In November 1898, white supremacists in Wilmington staged race riots targeting Black residents and businesses, which culminated in burning down the offices of the town’s only Black newspaper “The Daily Record.”
Despite several years of daily publication, only seven original, physical copies of the paper are known to survive.
A short hundred years later, a group of eighth grade students in Wilmington worked on a yearlong project with a local journalist to uncover some of the lost editions, eventually finding several in the collections of the Cape Fear Museum.
The North Carolina Digital Heritage Center invited the students and staff from the Cape Fear Museum to Wilson Library to participate in the digitization of the physical copies they found during the summer of 2017.
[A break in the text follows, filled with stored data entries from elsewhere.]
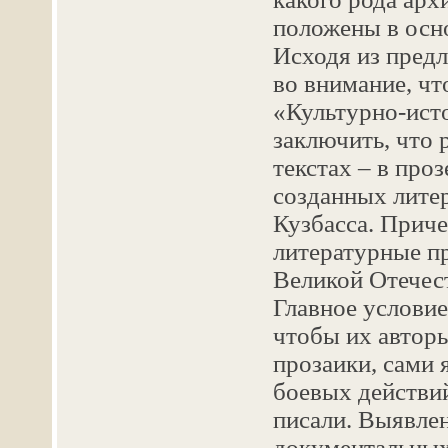
положены в осн
Исходя из пред
во внимание, что
«Культурно-исто
заключить, что 
текстах – в про
созданных лите
Кузбасса. Приче
литературные п
Великой Отечес
Главное условие
чтобы их автор
прозаики, сами
боевых действий
писали. Выявлен
документальных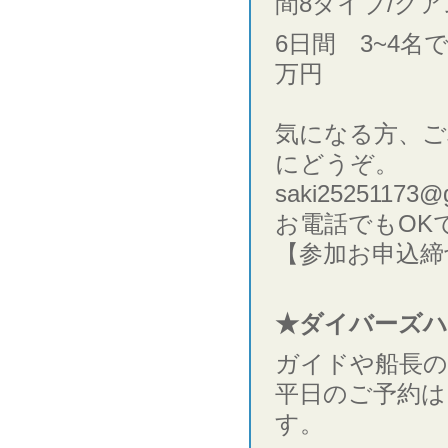
間8ダイブ/グ
6日間 3~4名
万円
気になる方、ご
にどうぞ。
saki25251173@
お電話でもOKです
【参加お申込締
★ダイバーズハ
ガイドや船長の
平日のご予約は
す。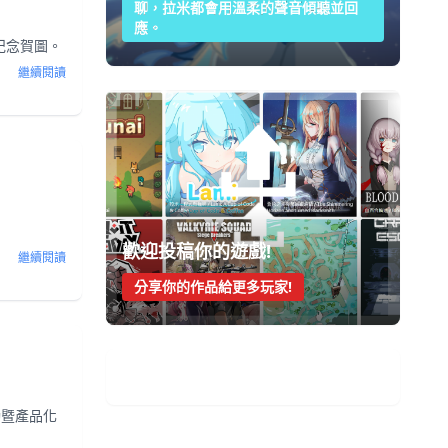
聊，拉米都會用溫柔的聲音傾聽並回
應。
的紀念賀圖。
繼續閱讀
歡迎投稿你的遊戲!
繼續閱讀
分享你的作品給更多玩家!
手機遊戲週報
勵暨產品化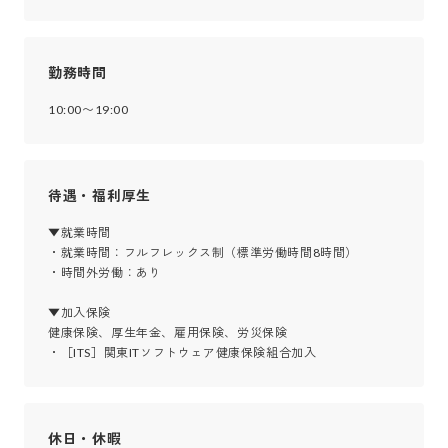
勤務時間
10:00〜19:00
待遇・福利厚生
▼就業時間

・就業時間：フルフレックス制（標準労働時間8時間）

・時間外労働：あり

▼加入保険

健康保険、厚生年金、雇用保険、労災保険

・［ITS］関東ITソフトウェア健康保険組合加入
休日・休暇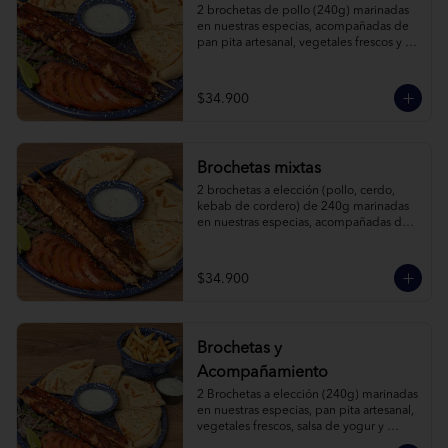
2 brochetas de pollo (240g) marinadas 
en nuestras especias, acompañadas de 
pan pita artesanal, vegetales frescos y 
salsa de yogur.
$34.900
Brochetas mixtas
2 brochetas a elección (pollo, cerdo, 
kebab de cordero) de 240g marinadas 
en nuestras especias, acompañadas de 
pan pita artesanal, vegetales frescos y 
salsa de yogur.
$34.900
Brochetas y
Acompañamiento
2 Brochetas a elección (240g) marinadas 
en nuestras especias, pan pita artesanal, 
vegetales frescos, salsa de yogur y 
acompañamiento a elección.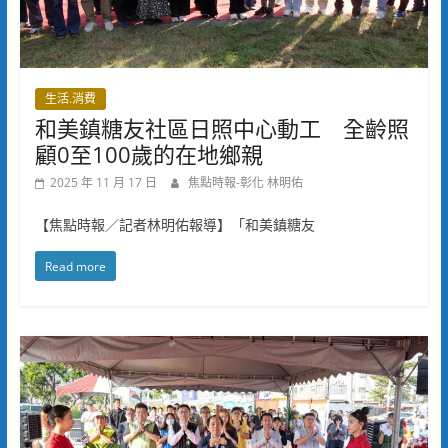
生活.消費
和美鎮糖友社區日照中心動工 全齡照
顧0至100歲的在地鄉親
2025 年 11 月 17 日
焦點時報-彰化 林明佑
【焦點時報／記者林明佑報導】「和美鎮糖友
Read more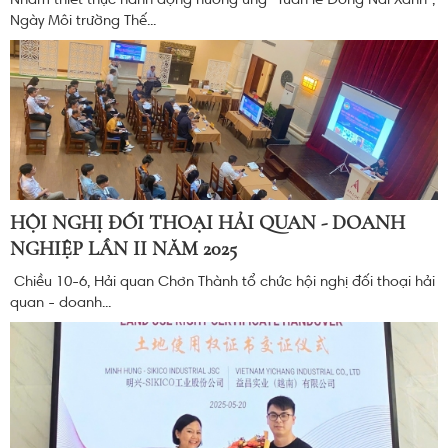
Nhằm thiết thực hành động hưởng ứng “Tuần lễ Đồng Nai Xanh”,
Ngày Môi trường Thế...
HỘI NGHỊ ĐỐI THOẠI HẢI QUAN - DOANH
NGHIỆP LẦN II NĂM 2025
Chiều 10-6, Hải quan Chơn Thành tổ chức hội nghị đối thoại hải
quan - doanh...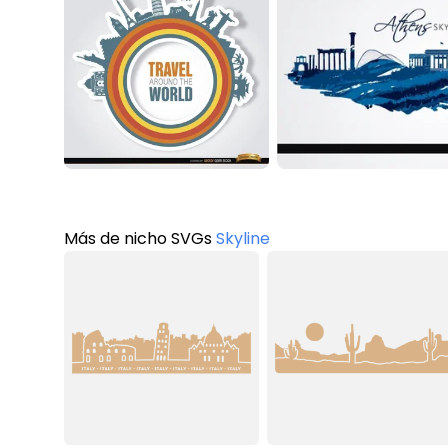
Más de nicho SVGs
Skyline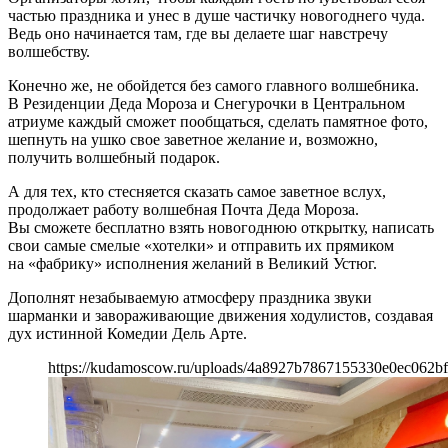
частью праздника и унес в душе частичку новогоднего чуда.
Ведь оно начинается там, где вы делаете шаг навстречу
волшебству.
Конечно же, не обойдется без самого главного волшебника.
В Резиденции Деда Мороза и Снегурочки в Центральном
атриуме каждый сможет пообщаться, сделать памятное фото,
шепнуть на ушко свое заветное желание и, возможно,
получить волшебный подарок.
А для тех, кто стесняется сказать самое заветное вслух,
продолжает работу волшебная Почта Деда Мороза.
Вы сможете бесплатно взять новогоднюю открытку, написать
свои самые смелые «хотелки» и отправить их прямиком
на «фабрику» исполнения желаний в Великий Устюг.
Дополнят незабываемую атмосферу праздника звуки
шарманки и завораживающие движения ходулистов, создавая
дух истинной Комедии Дель Арте.
https://kudamoscow.ru/uploads/4a8927b7867155330e0ec062bf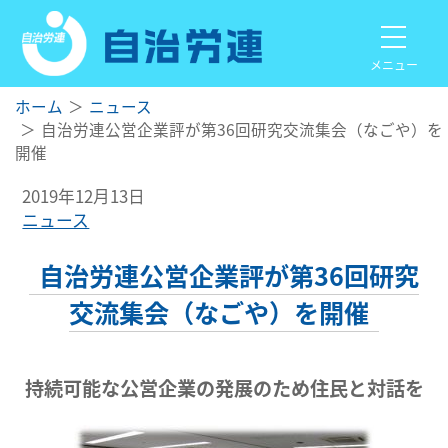
メニュー
ホーム
ニュース
自治労連公営企業評が第36回研究交流集会（なごや）を
開催
2019年12月13日
ニュース
自治労連公営企業評が第36回研究
交流集会（なごや）を開催
持続可能な公営企業の発展のため住民と対話を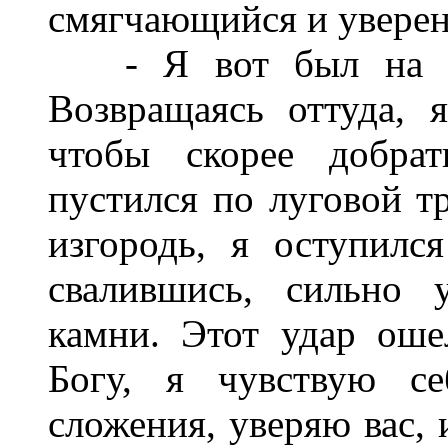
смягчающийся и уверен
- Я вот был на то
Возвращаясь оттуда, 
чтобы скорее добра
пустился по луговой т
изгородь, я оступилс
свалившись, сильно 
камни. Этот удар оше
Богу, я чувствую се
сложения, уверяю вас, 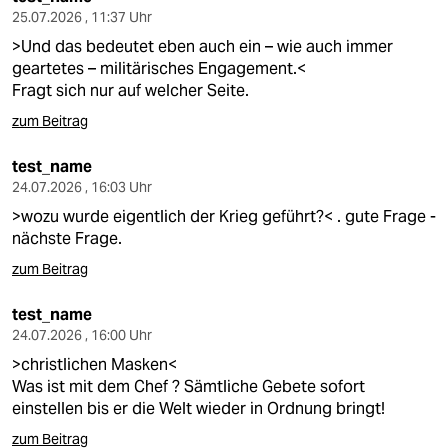
25.07.2026 , 11:37 Uhr
>Und das bedeutet eben auch ein – wie auch immer
geartetes – militärisches Engagement.<
Fragt sich nur auf welcher Seite.
zum Beitrag
test_name
24.07.2026 , 16:03 Uhr
>wozu wurde eigentlich der Krieg geführt?< . gute Frage -
nächste Frage.
zum Beitrag
test_name
24.07.2026 , 16:00 Uhr
>christlichen Masken<
Was ist mit dem Chef ? Sämtliche Gebete sofort
einstellen bis er die Welt wieder in Ordnung bringt!
zum Beitrag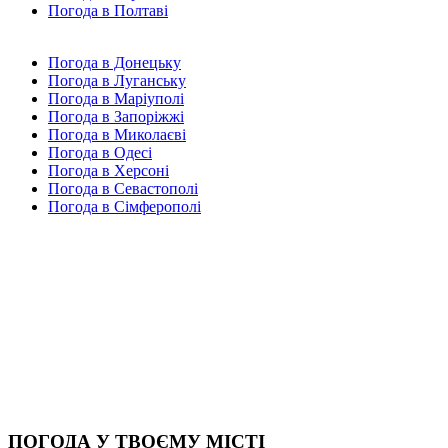
Погода в Полтаві
Погода в Донецьку
Погода в Луганську
Погода в Маріуполі
Погода в Запоріжжі
Погода в Миколаєві
Погода в Одесі
Погода в Херсоні
Погода в Севастополі
Погода в Сімферополі
ПОГОДА У ТВОЄМУ МІСТІ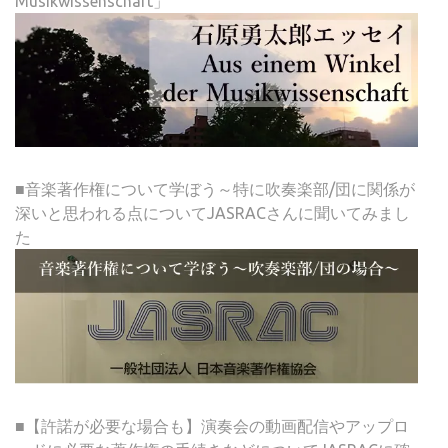
Musikwissenschaft」
■音楽著作権について学ぼう～特に吹奏楽部/団に関係が
深いと思われる点についてJASRACさんに聞いてみまし
た
■【許諾が必要な場合も】演奏会の動画配信やアップロ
The NC Digital Heritage Center has been digitizing tens of thousands of photographs, yearbooks, newspapers and other historical documents from across the state since 2009.
“The collections on our site really give a deep insight to the local history of these places that otherwise would be really relegated to that town. You would have to go to that place, to that library, to see those materials,” said Digital Projects Librarian Kristen Merryman. “By having it on our site, it’s open to a worldwide audience. So many places in North Carolina have so many great stories, and we’re just helping to expose them.”
Funded primarily by the State Library of North Carolina, the NC Digital Heritage Center works to create a digital archive of supporting documents of local histories, alongside similar programs also housed within Wilson Library. The program is an outgrowth of the state library's desire to offer statewide digitization services to libraries' historical and cultural centers at a central location.
UNC was originally chosen to house the program because of technological and archivist expertise within the University.
“I’m pleased that it’s helping people around the state understand that the University library in particular, but also, UNC is a place that serves people who may not be physically present here,” said Bob Anthony Jr., director of the North Carolina Digital Heritage Center.